The National HIV/AIDS Strategy is President Obama administration’s attempt to establish top level collaborative involvement and implementation, which, if successful, could result in greater coordination of resources and services at the community level. But this is not just a federal initiative. The National Strategy requires the support of the nation. Businesses must see the impact of HIV on their financial bottom-line, churches must address the devastation caused by this disease on their congregation and schools must recognize and challenge the increased rate of HIV among youth. In Houston, the Health Department, through the HIV/STD and Viral Hepatitis Program, 97.9 The Boxx FM Radio and local community based organizations collaborate on the annual HIP HOP for HIV Awareness Campaign and Concert.

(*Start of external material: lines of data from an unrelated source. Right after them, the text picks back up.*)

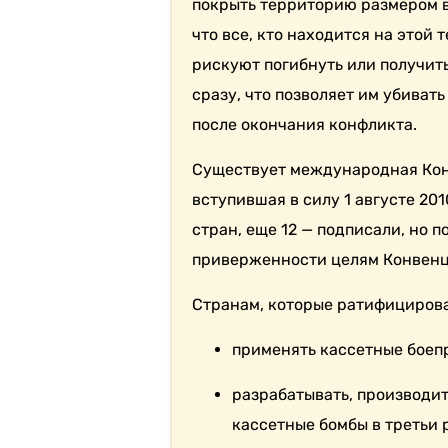
покрыть территорию размером в 
что все, кто находится на этой
рискуют погибнуть или получит
сразу, что позволяет им убиват
после окончания конфликта.
Существует международная Кон
вступившая в силу 1 августе 201
стран, еще 12 — подписали, но п
приверженности целям Конвенци
Странам, которые ратифицирова
применять кассетные боеп
разрабатывать, производить
кассетные бомбы в третьи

Through this unique community/business/government partnership, 15,000 youth and young adults between the ages of 13-35 learn their status and if HIV positive, provided with access to care. Entering our fifth year we, on the local level, are already pursuing the goals of the National Strategy. This is just one example of collaboration and implementation that is taking place across the country.
As we move forward into another decade, collective ongoing collaboration, participation and education will be critical in mirroring the advances in medical treatment. I am grateful to President Barack Obama for recognizing the work on the ground and valuing the efforts of characters such as the “Washington Eight” as we call ourselves now. Thank you to the White House Office on National AIDS Policy, the Presidential Advisory Council on HIV/AIDS, Assistant Secretary of Health, SAMSHA, HOPWA (Housing Opportunity for People with AIDS), the Office of Minority Health and the Office of Women’s Health for giving us the opportunity to meet and discuss the future of HIV prevention, care and treatment. The new plane is looking and flying great!
Dena Fontno-Gray is the HIV Prevention Program Manager for the City of Houston, HIV/STD, Viral Hepatitis and Re-Entry Program.